#### What the task asks
Could you work out how many lines in the material below hold the word "Mónica"? Give only the number in reply.

#### Input data
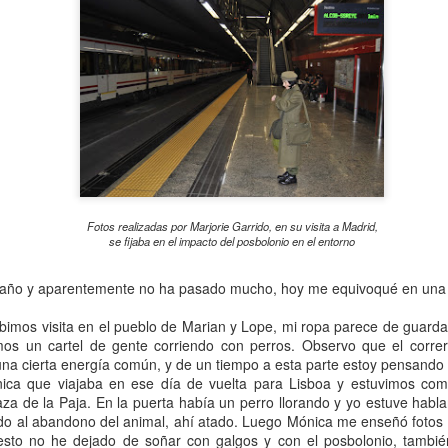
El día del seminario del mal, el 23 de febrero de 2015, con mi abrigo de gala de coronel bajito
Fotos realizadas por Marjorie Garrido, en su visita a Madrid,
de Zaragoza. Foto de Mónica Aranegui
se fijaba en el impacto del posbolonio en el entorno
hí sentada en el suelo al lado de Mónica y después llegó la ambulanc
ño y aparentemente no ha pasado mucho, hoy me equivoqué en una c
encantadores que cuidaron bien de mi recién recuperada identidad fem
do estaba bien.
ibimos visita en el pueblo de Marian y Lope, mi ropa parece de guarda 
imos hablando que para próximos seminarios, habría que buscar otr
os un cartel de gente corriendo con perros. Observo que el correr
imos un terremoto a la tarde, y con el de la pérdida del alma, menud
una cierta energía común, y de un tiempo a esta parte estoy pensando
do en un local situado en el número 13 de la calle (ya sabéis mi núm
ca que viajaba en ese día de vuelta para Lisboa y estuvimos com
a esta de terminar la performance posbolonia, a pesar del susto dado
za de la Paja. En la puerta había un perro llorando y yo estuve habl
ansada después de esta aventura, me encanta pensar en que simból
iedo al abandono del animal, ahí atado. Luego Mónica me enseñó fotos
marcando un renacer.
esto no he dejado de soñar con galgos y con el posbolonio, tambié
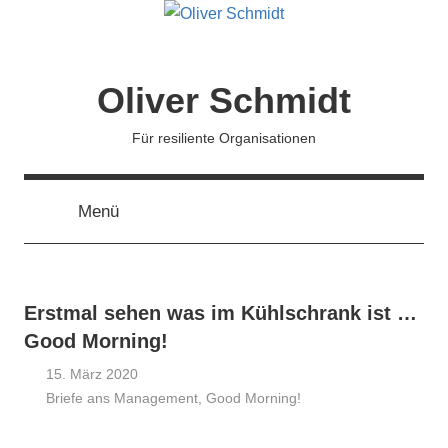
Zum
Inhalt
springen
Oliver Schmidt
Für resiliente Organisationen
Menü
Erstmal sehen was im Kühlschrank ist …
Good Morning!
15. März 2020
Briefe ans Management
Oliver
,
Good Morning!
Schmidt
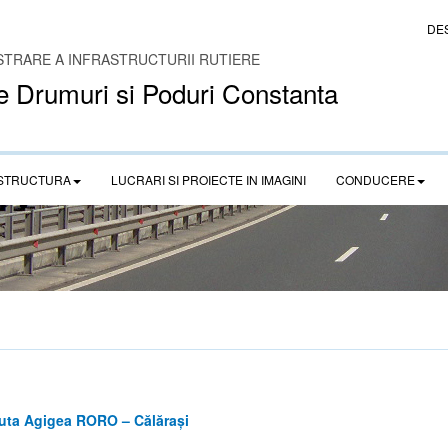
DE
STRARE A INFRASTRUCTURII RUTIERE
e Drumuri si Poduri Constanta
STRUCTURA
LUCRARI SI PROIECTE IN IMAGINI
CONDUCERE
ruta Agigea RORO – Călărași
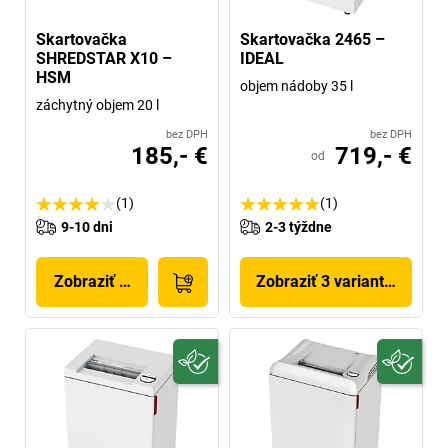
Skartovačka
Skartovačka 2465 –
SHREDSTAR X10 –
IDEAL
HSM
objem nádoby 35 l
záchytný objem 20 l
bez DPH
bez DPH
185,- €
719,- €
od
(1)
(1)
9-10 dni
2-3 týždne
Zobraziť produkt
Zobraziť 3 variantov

#### Answer
3